The trajectory of TLU senior Austin Olsen’s life changed, in a roundabout way, due to the fact that she lives a long way from campus. “I commute over an hour to come to school, so when I picked my very first classes, I tried to choose more than one a day to make the drive worth it,” she explains. At the start of her first semester, however, one of her classes shifted to being online rather than in-person. That left an opening in Olsen’s schedule—an opening she wanted to fill with something worthwhile. “While on my way to the advising office, I overheard Dr. Kaminski teaching her Intro to SISE class and knew that was the class I wanted to fill my schedule with,” she recalls. “That led me to not just fill my schedule and justify my commute, but I ended up being so invested in the curriculum that I added SISE as a minor, and eventually double majored. It shaped my entire TLU experience and showed me what I wanted to do with my life.”

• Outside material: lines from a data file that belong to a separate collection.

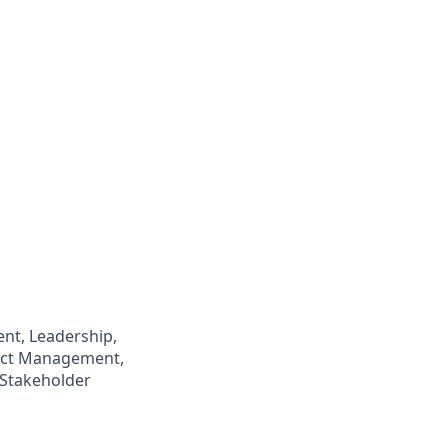
t, Leadership,
ject Management,
 Stakeholder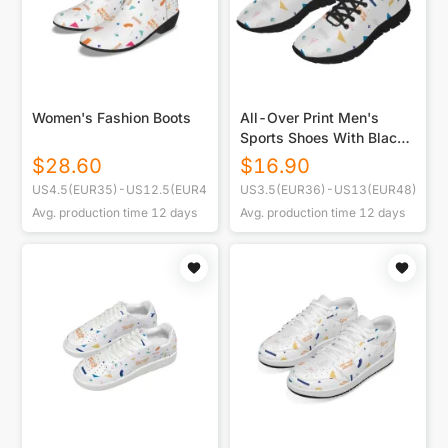
Women's Fashion Boots
All-Over Print Men's
Sports Shoes With Black
Sole
$
28.60
$
16.90
US4.5(EUR35)-US12.5(EUR45)
US3.5(EUR36)-US13(EUR48)
Avg. production time
12
days
Avg. production time
12
days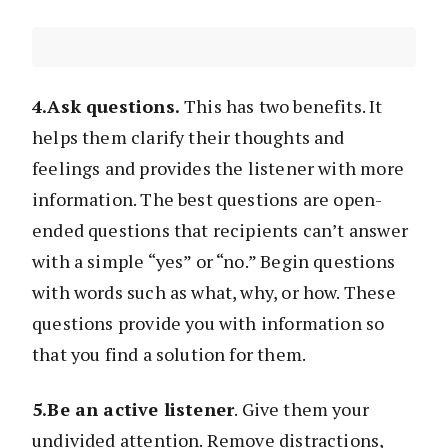
4.Ask questions.
This has two benefits. It
helps them clarify their thoughts and
feelings and provides the listener with more
information. The best questions are open-
ended questions that recipients can’t answer
with a simple “yes” or “no.” Begin questions
with words such as what, why, or how. These
questions provide you with information so
that you find a solution for them.
5.Be an active listener
. Give them your
undivided attention. Remove distractions,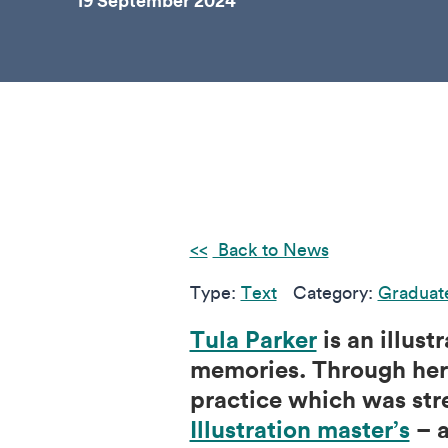
19 September 2024
Back to News
Type:
Text
Category:
Graduat
Tula Parker
is an illus
memories. Through her 
practice which was str
Illustration master’s
– a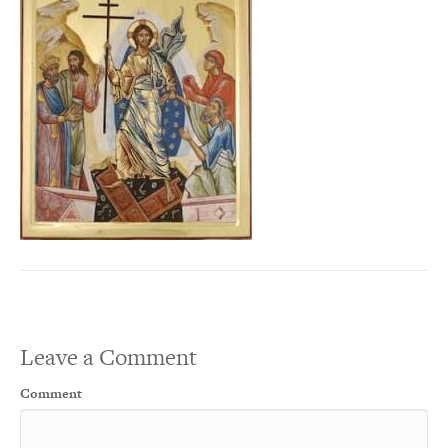
Leave a Comment
Comment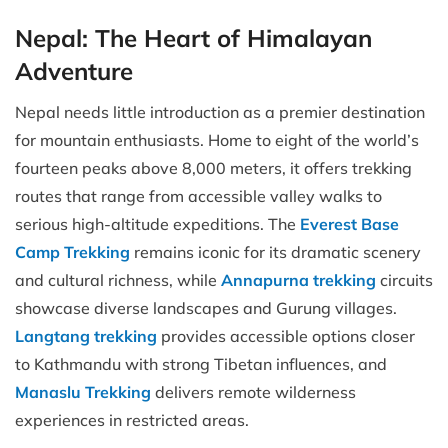
Nepal: The Heart of Himalayan
Adventure
Nepal needs little introduction as a premier destination
for mountain enthusiasts. Home to eight of the world’s
fourteen peaks above 8,000 meters, it offers trekking
routes that range from accessible valley walks to
serious high-altitude expeditions. The
Everest Base
Camp Trekking
remains iconic for its dramatic scenery
and cultural richness, while
Annapurna trekking
circuits
showcase diverse landscapes and Gurung villages.
Langtang trekking
provides accessible options closer
to Kathmandu with strong Tibetan influences, and
Manaslu Trekking
delivers remote wilderness
experiences in restricted areas.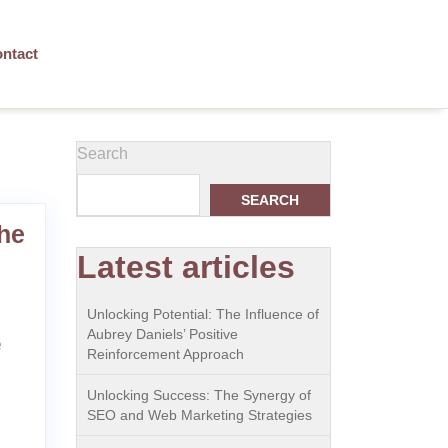
ntact
Search
SEARCH
he
Latest articles
Unlocking Potential: The Influence of
Aubrey Daniels’ Positive
e
Reinforcement Approach
Unlocking Success: The Synergy of
SEO and Web Marketing Strategies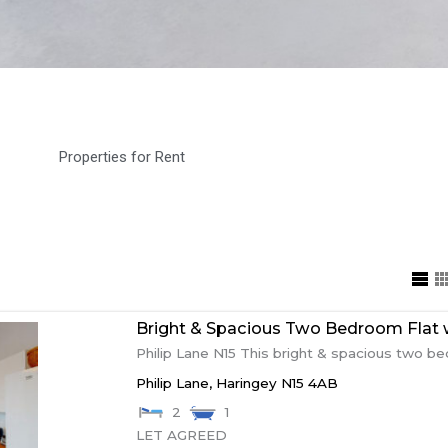
Properties for Rent
Bright & Spacious Two Bedroom Flat w
Philip Lane N15 This bright & spacious two bed
Philip Lane,
Haringey
N15 4AB
2
1
LET AGREED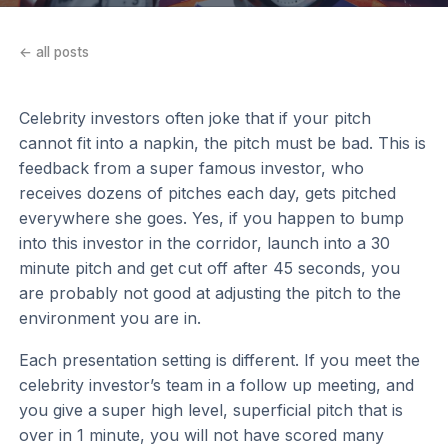
← all posts
Celebrity investors often joke that if your pitch
cannot fit into a napkin, the pitch must be bad. This is
feedback from a super famous investor, who
receives dozens of pitches each day, gets pitched
everywhere she goes. Yes, if you happen to bump
into this investor in the corridor, launch into a 30
minute pitch and get cut off after 45 seconds, you
are probably not good at adjusting the pitch to the
environment you are in.
Each presentation setting is different. If you meet the
celebrity investor’s team in a follow up meeting, and
you give a super high level, superficial pitch that is
over in 1 minute, you will not have scored many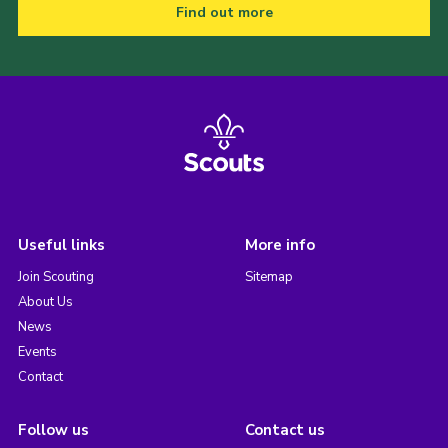
Find out more
Useful links
More info
Join Scouting
Sitemap
About Us
News
Events
Contact
Follow us
Contact us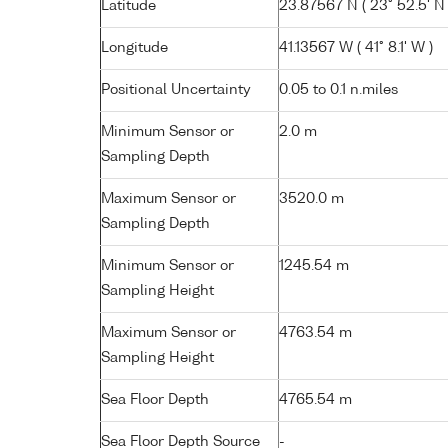
Latitude
23.87567 N ( 23° 52.5' N 
Longitude
41.13567 W ( 41° 8.1' W )
Positional Uncertainty
0.05 to 0.1 n.miles
Minimum Sensor or
2.0 m
Sampling Depth
Maximum Sensor or
3520.0 m
Sampling Depth
Minimum Sensor or
1245.54 m
Sampling Height
Maximum Sensor or
4763.54 m
Sampling Height
Sea Floor Depth
4765.54 m
Sea Floor Depth Source
-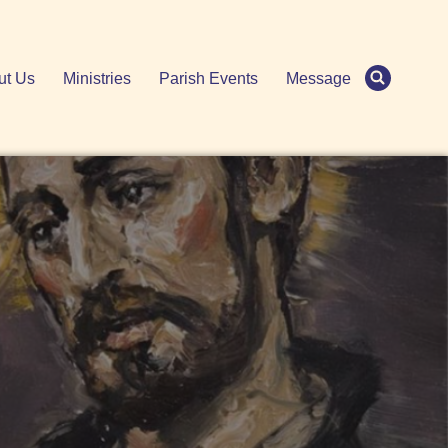
ut Us
Ministries
Parish Events
Message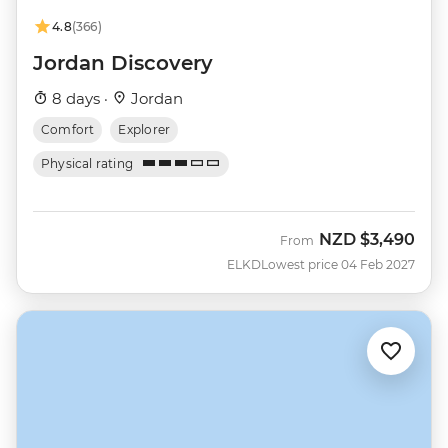
4.8
(366)
Jordan Discovery
8 days ·
Jordan
Comfort
Explorer
Physical rating
NZD
$3,490
From
ELKD
Lowest price 04 Feb 2027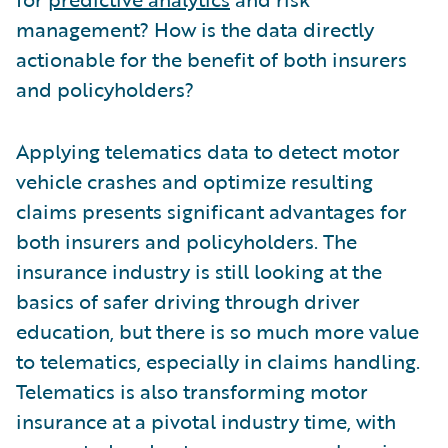
management? How is the data directly
actionable for the benefit of both insurers
and policyholders?
Applying telematics data to detect motor
vehicle crashes and optimize resulting
claims presents significant advantages for
both insurers and policyholders. The
insurance industry is still looking at the
basics of safer driving through driver
education, but there is so much more value
to telematics, especially in claims handling.
Telematics is also transforming motor
insurance at a pivotal industry time, with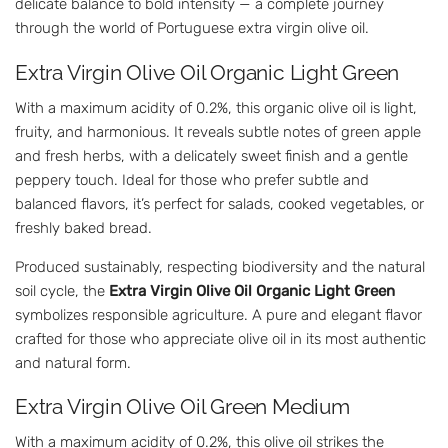
delicate balance to bold intensity — a complete journey
through the world of Portuguese extra virgin olive oil.
Extra Virgin Olive Oil Organic Light Green
With a maximum acidity of 0.2%, this organic olive oil is light,
fruity, and harmonious. It reveals subtle notes of green apple
and fresh herbs, with a delicately sweet finish and a gentle
peppery touch. Ideal for those who prefer subtle and
balanced flavors, it’s perfect for salads, cooked vegetables, or
freshly baked bread.
Produced sustainably, respecting biodiversity and the natural
soil cycle, the
Extra Virgin Olive Oil Organic Light Green
symbolizes responsible agriculture. A pure and elegant flavor
crafted for those who appreciate olive oil in its most authentic
and natural form.
Extra Virgin Olive Oil Green Medium
With a maximum acidity of 0.2%, this olive oil strikes the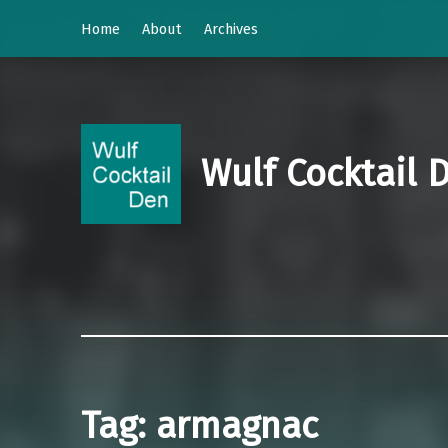
Home
About
Archives
Wulf Cocktail 
Tag:
armagnac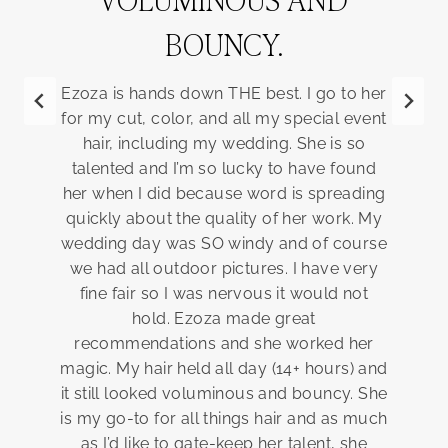
BOUNCY.
b
Ezoza is hands down THE best. I go to her
s
for my cut, color, and all my special event
ex
hair, including my wedding. She is so
talented and I’m so lucky to have found
br
her when I did because word is spreading
rea
quickly about the quality of her work. My
is 
wedding day was SO windy and of course
n
we had all outdoor pictures. I have very
fine fair so I was nervous it would not
hold. Ezoza made great
recommendations and she worked her
magic. My hair held all day (14+ hours) and
it still looked voluminous and bouncy. She
is my go-to for all things hair and as much
as I’d like to gate-keep her talent, she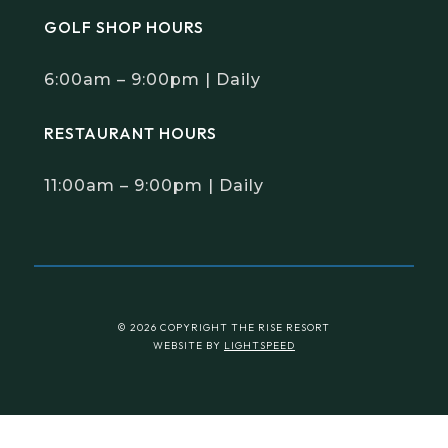
1-877-243-7417

info@theriseresort.ca


8800 Rising View Way Vernon,
BC, Canada, V1H 1Z9
GOLF SHOP HOURS
6:00am – 9:00pm | Daily
RESTAURANT HOURS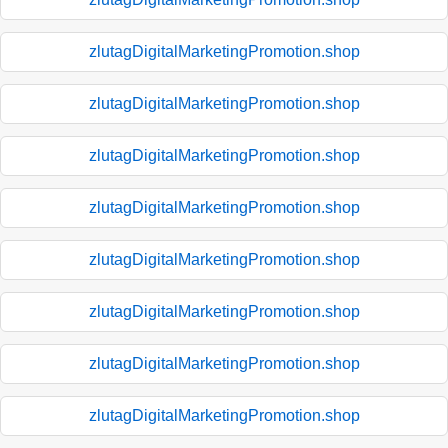
zlutagDigitalMarketingPromotion.shop
zlutagDigitalMarketingPromotion.shop
zlutagDigitalMarketingPromotion.shop
zlutagDigitalMarketingPromotion.shop
zlutagDigitalMarketingPromotion.shop
zlutagDigitalMarketingPromotion.shop
zlutagDigitalMarketingPromotion.shop
zlutagDigitalMarketingPromotion.shop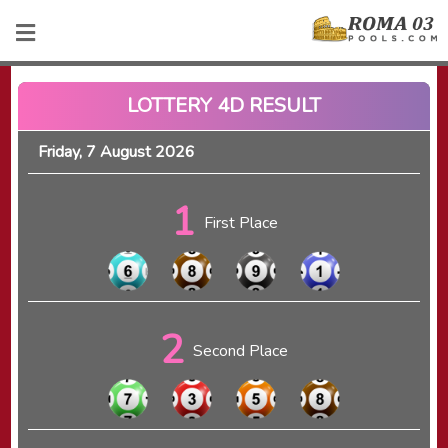
LOTTERY 4D RESULT
Friday, 7 August 2026
1
First Place
2
Second Place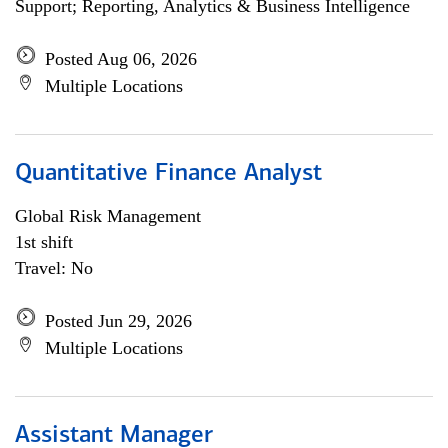
Support; Reporting, Analytics & Business Intelligence
Posted Aug 06, 2026
Multiple Locations
Quantitative Finance Analyst
Global Risk Management
1st shift
Travel: No
Posted Jun 29, 2026
Multiple Locations
Assistant Manager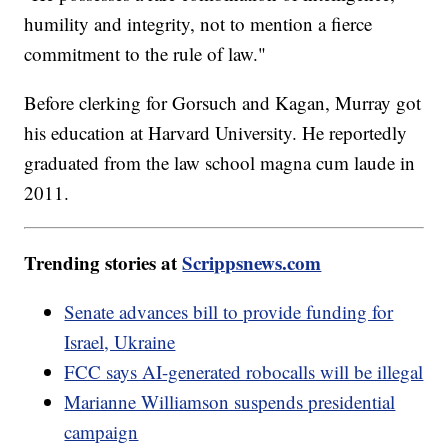
humility and integrity, not to mention a fierce
commitment to the rule of law."
Before clerking for Gorsuch and Kagan, Murray got
his education at Harvard University. He reportedly
graduated from the law school magna cum laude in
2011.
Trending stories at
Scrippsnews.com
Senate advances bill to provide funding for
Israel, Ukraine
FCC says AI-generated robocalls will be illegal
Marianne Williamson suspends presidential
campaign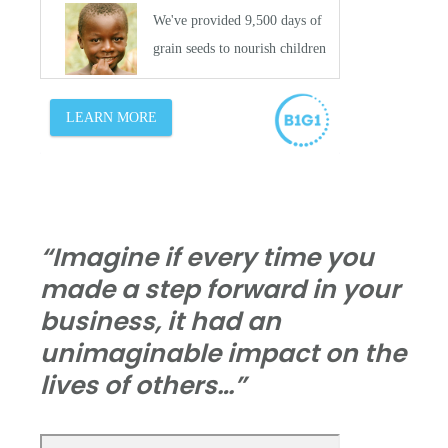
“Imagine if every time you
made a step forward in your
business, it had an
unimaginable impact on the
lives of others…”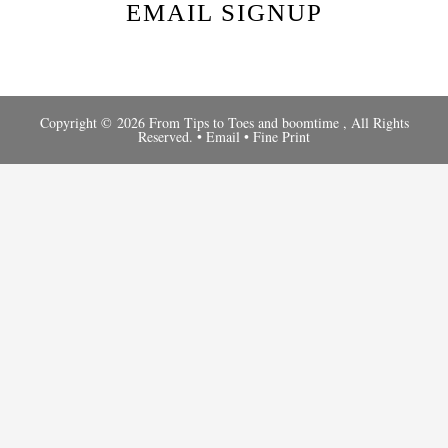
EMAIL SIGNUP
Copyright © 2026 From Tips to Toes and
boomtime
, All Rights
Reserved. •
Email
•
Fine Print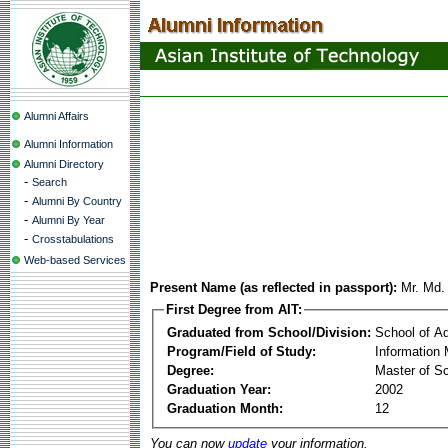
Alumni Affairs
Alumni Information
Alumni Directory
-
Search
-
Alumni By Country
-
Alumni By Year
-
Crosstabulations
Web-based Services
Present Name (as reflected in passport):
Mr. Md.
First Degree from AIT:
Graduated from School/Division:
School of A
Program/Field of Study:
Information
Degree:
Master of S
Graduation Year:
2002
Graduation Month:
12
You can now
update
your information.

Over the past year, Olsen’s been interning at the New Braunfels Food Bank, and this May, she will earn her Bachelor of Business Administration in both management and Social Innovation and Social Entrepreneurship. And after that? “I have already secured a position as a part-time grant writer, so I plan to transition to writing grants full time,” she says. “I hope to one day open my own nonprofit supporting individuals with substance use disorder and their families.”

Her overarching dream is a noble one: “I hope that I can inspire people to not see ‘no’ as a definitive answer, but rather an opportunity to ask how. Anything can be possible; you just have to find a way. This inspires innovation and brings hope to our community.”